# long term rental cds or alicante



## skipping (Aug 21, 2011)

im wanting to move to spain private renting either cost del sol or alicante wondering if u could help if u know someone please hope u can give me some ideas thanx my limit is 550 pounds x 3 bedrooms thanx in advance xx


----------



## xabiaxica (Jun 23, 2009)

skipping said:


> im wanting to move to spain private renting either cost del sol or alicante wondering if u could help if u know someone please hope u can give me some ideas thanx my limit is 550 pounds x 3 bedrooms thanx in advance xx


Hi & welcome


I've started a new thread for you - the one you posted on is very old indeed & most of the posters don't visit any more

as a starter, have a look at our 'useful links' sticky thread above here - there are links to national rental sites on page 4 - even if you don't find exactly what you want they will give you an idea of what you can get for your money



if anyone has a suitable property, please remember to contact _skipping_ by PM


----------



## skipping (Aug 21, 2011)

*skipping*



xabiachica said:


> Hi & welcome
> 
> 
> I've started a new thread for you - the one you posted on is very old indeed & most of the posters don't visit any more
> ...



thanx xabiachica i sound thick lol but wen u say sticky links how do i go bout it x thanx for helping very much appreciated x


----------



## xabiaxica (Jun 23, 2009)

skipping said:


> thanx xabiachica i sound thick lol but wen u say sticky links how do i go bout it x thanx for helping very much appreciated x


when you look at the list of discussion threads on the Spain page you'll see some which we have 'stuck' at the top - so that we don't lose them

the links to the websites you want are on page 4 of the thread with 'useful links' in the title

if you can't find it let me know & I'll give you a link straight to it


----------



## skipping (Aug 21, 2011)

hiya again sorry  could u give me the link to a site pls im really not getting the hang of this x


----------



## xabiaxica (Jun 23, 2009)

skipping said:


> hiya again sorry  could u give me the link to a site pls im really not getting the hang of this x


here's a link to the thread http://www.expatforum.com/expats/spain-expat-forum-expats-living-spain/2725-spanish-forms-other-important-info-useful-links.html

if you go to page 4 of the thread you'll find links to some national rental websites




and could you please stop using textspeak.....it's against the rules


----------



## skipping (Aug 21, 2011)

xabiachica said:


> here's a link to the thread http://www.expatforum.com/expats/spain-expat-forum-expats-living-spain/2725-spanish-forms-other-important-info-useful-links.html
> 
> if you go to page 4 of the thread you'll find links to some national rental websites
> 
> ...


ok thankyou for advising me didnt know the rules sorry


----------



## jojo (Sep 20, 2007)

If you google what you're looking for you should find something. I think that you'll need to be inland a bit as I'm not sure you'll find much at that price range other than one/two bed apartments on the coast.

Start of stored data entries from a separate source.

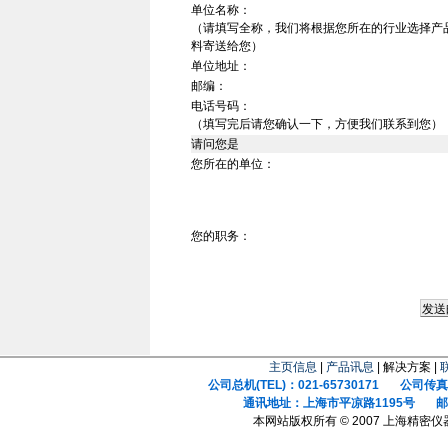
单位名称：
（请填写全称，我们将根据您所在的行业选择产
料寄送给您）
单位地址：
邮编：
电话号码：
（填写完后请您确认一下，方便我们联系到您）
请问您是
您所在的单位：
您的职务：
主页信息
|
产品讯息
| 解决方案 |
公司总机(TEL)：021-65730171 公司传真(F
通讯地址：上海市平凉路1195号 邮政
本网站版权所有 © 2007 上海精密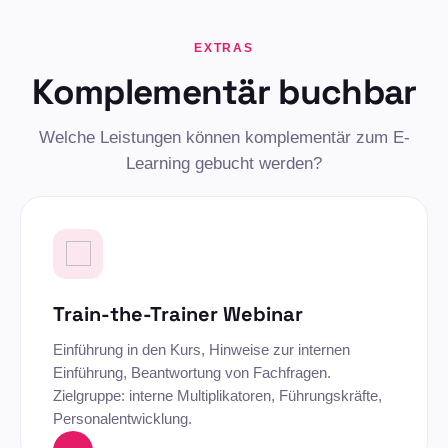
EXTRAS
Komplementär buchbar
Welche Leistungen können komplementär zum E-
Learning gebucht werden?
Train-the-Trainer Webinar
Einführung in den Kurs, Hinweise zur internen
Einführung, Beantwortung von Fachfragen.
Zielgruppe: interne Multiplikatoren, Führungskräfte,
Personalentwicklung.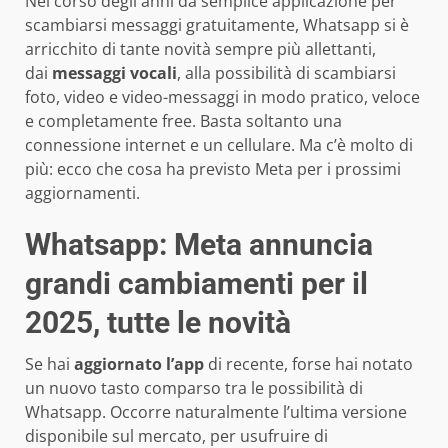
Nel corso degli anni da semplice applicazione per
scambiarsi messaggi gratuitamente, Whatsapp si è
arricchito di tante novità sempre più allettanti,
dai
messaggi vocali
, alla possibilità di scambiarsi
foto, video e video-messaggi in modo pratico, veloce
e completamente free. Basta soltanto una
connessione internet e un cellulare. Ma c’è molto di
più: ecco che cosa ha previsto Meta per i prossimi
aggiornamenti.
Whatsapp: Meta annuncia
grandi cambiamenti per il
2025, tutte le novità
Se hai
aggiornato l’app
di recente, forse hai notato
un nuovo tasto comparso tra le possibilità di
Whatsapp. Occorre naturalmente l’ultima versione
disponibile sul mercato, per usufruire di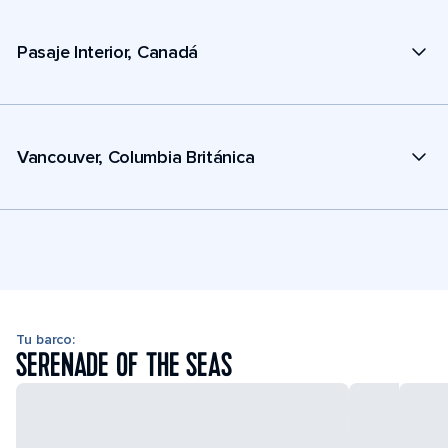
Pasaje Interior, Canadá
Vancouver, Columbia Británica
Tu barco:
SERENADE OF THE SEAS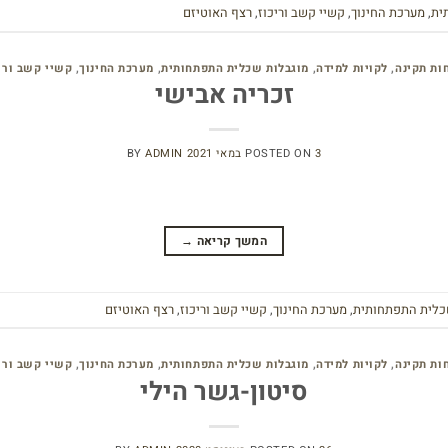
ית
,
מערכת החינוך
,
קשיי קשב וריכוז
,
רצף האוטיזם
ות תקינה
,
לקויות למידה
,
מוגבלות שכלית התפתחותית
,
מערכת החינוך
,
קשיי קשב ורי
זכריה אבישי
3 במאי 2021
POSTED ON
ADMIN
BY
המשך קריאה
→
כלית התפתחותית
,
מערכת החינוך
,
קשיי קשב וריכוז
,
רצף האוטיזם
ות תקינה
,
לקויות למידה
,
מוגבלות שכלית התפתחותית
,
מערכת החינוך
,
קשיי קשב ורי
סיטון-גשר הילי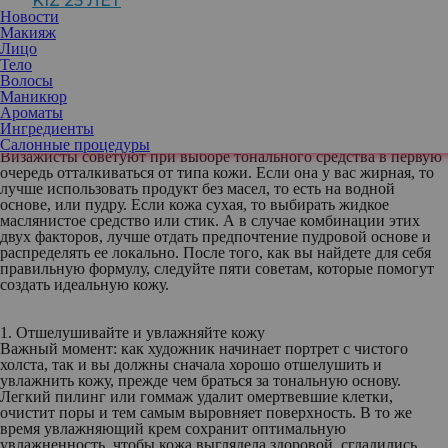
KIZ 25 ЛЕТ
стало свежим, ровным и сияющим. Но недостаточная
Новости
растушевка создаст разводы, нанесение слишком большого
Макияж
количества сделает лицо «тяжелым», а неправильный уход за
Лицо
кожей не позволит скрыть морщины и сделает заметной сухость.
Тело
Как же сделать так, чтобы тональный крем выравнивал кожу,
Волосы
скрывая эстетические недостатки, и в то же время был
Маникюр
незаметным?
Ароматы
Ингредиенты
Салонные процедуры
Визажисты советуют при выборе тонального средства в первую
очередь отталкиваться от типа кожи. Если она у вас жирная, то
лучше использовать продукт без масел, то есть на водной
основе, или пудру. Если кожа сухая, то выбирать жидкое
маслянистое средство или стик. А в случае комбинации этих
двух факторов, лучше отдать предпочтение пудровой основе и
распределять ее локально. После того, как вы найдете для себя
правильную формулу, следуйте пяти советам, которые помогут
создать идеальную кожу.
1. Отшелушивайте и увлажняйте кожу
Важный момент: как художник начинает портрет с чистого
холста, так и вы должны сначала хорошо отшелушить и
увлажнить кожу, прежде чем браться за тональную основу.
Легкий пилинг или гоммаж удалит омертвевшие клетки,
очистит поры и тем самым выровняет поверхность. В то же
время увлажняющий крем сохранит оптимальную
увлажненность, чтобы кожа выглядела здоровой, сгладились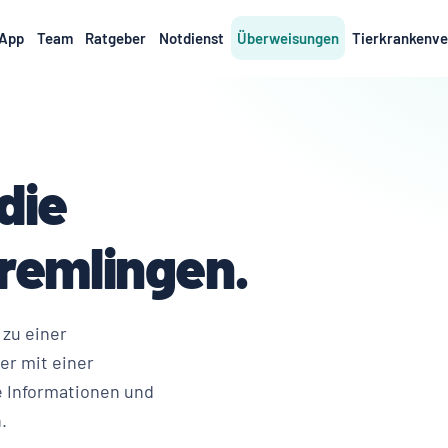
App
Team
Ratgeber
Notdienst
Überweisungen
Tierkrankenve
die
Cremlingen.
 zu einer
er mit einer
e Informationen und
.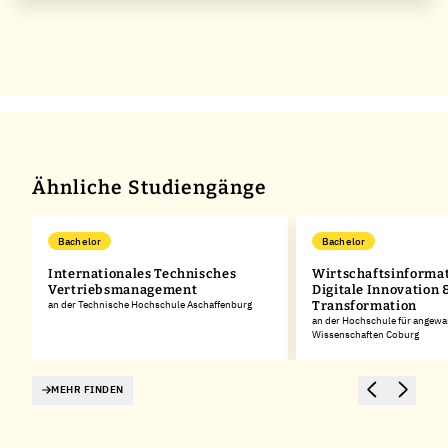
Ähnliche Studiengänge
Bachelor
Bachelor
Internationales Technisches
Wirtschaftsinformati
Vertriebsmanagement
Digitale Innovation 
an der Technische Hochschule Aschaffenburg
Transformation
an der Hochschule für angew
Wissenschaften Coburg
MEHR FINDEN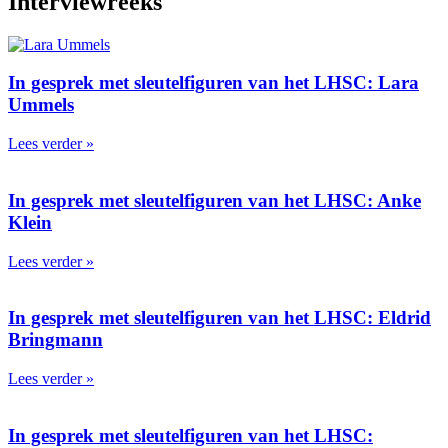
Interviewreeks
In gesprek met sleutel­figuren van het LHSC: Lara
Ummels
Lees verder »
In gesprek met sleutel­figuren van het LHSC: Anke
Klein
Lees verder »
In gesprek met sleutel­figuren van het LHSC: Eldrid
Bringmann
Lees verder »
In gesprek met sleutel­figuren van het LHSC: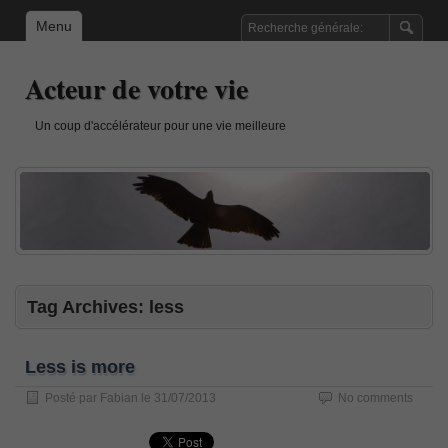
Menu
Acteur de votre vie
Un coup d'accélérateur pour une vie meilleure
Tag Archives:
less
Less is more
Posté par
Fabian
le
31/07/2013
No comments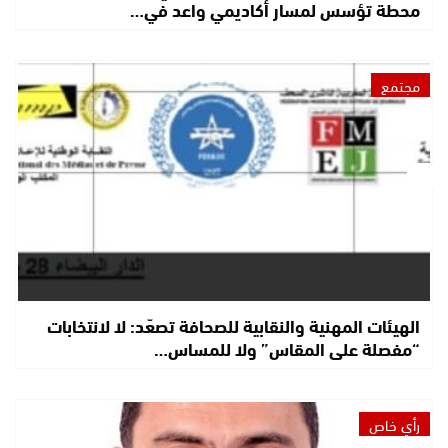
محطة تؤسس لمسار أكاديمي واعد في…
مجتمع
الهيئات المهنية والنقابية للصحافة تصعّد: لا لانتخابات
“مفصلة على المقاس” ولا للمساس…
رأي خاص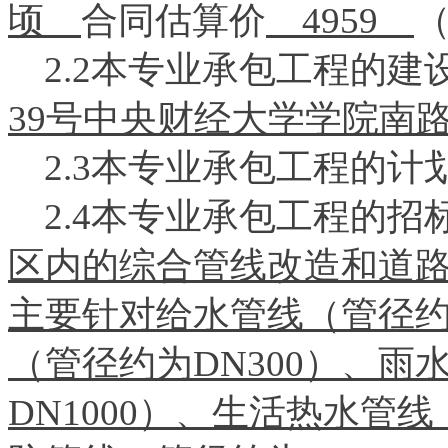
顷
合同估算价
4959
2.2本专业承包工程的建
39号中央财经大学学院
2.3本专业承包工程的计
2.4本专业承包工程的招
区内的综合管线改造和道
主要针对给水管线（管径约为
（管径约为DN300）、雨
DN1000）、生活热水管线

Sorry about the text speak rule, but by the nature of the forum we have many people here for whom english isnt their first language and its difficult for them to understand - and some of us older folk lol!!

Jo xxx


----------



## Alcalaina (Aug 6, 2010)

jojo said:


> lol!!
> 
> Jo xxx


Oops ...


----------



## xabiaxica (Jun 23, 2009)

Alcalaina said:


> Oops ...


ah - but that's not textspeak - it's an accepted forum abbreviation


----------



## MacRov (Oct 26, 2010)

A bit south of Alicante but around San Javier area you'll get a very nice 3 bed house for around 550.


----------



## skipping (Aug 21, 2011)

*skipping*



MacRov said:


> A bit south of Alicante but around San Javier area you'll get a very nice 3 bed house for around 550.


hiya thanx for your message hun ill check there


----------



## mrypg9 (Apr 26, 2008)

So...you will have roughly 600 euros. But you will also need to factor in utilities, phone/internet and tv which can add up to a further 300 euros a month.
The Costa Del Sol covers a wide area and rental prices will vary. Roughly speaking they become more expensive the further south you go although the Sabiniilas/Manilva area is slightly cheaper.
A three bedroomed apartment here will cost around 700 -900 euros or more plus utilities. There are cheaper rentals around but they are often dire places, on the edge of the campo, surrounded by unfinished structures and scruffy wasteland and with no public transport, shops or other amenities.
The most salient fact is that there are *no* jobs. Unemployment around the Estepona area is around 35%. Every lamppost has a notice offering work at ridiculously low hourly rates. 
To live comfortably in Spain you need fluent Spanish, professional qualifications or a trade/skill in demand (NOT electrician/plumber/tiler/plasterer/beautician/hairdresser etc. - there are plenty of them looking for work) or to be in receipt of an adequate income from pensions or other investments.


----------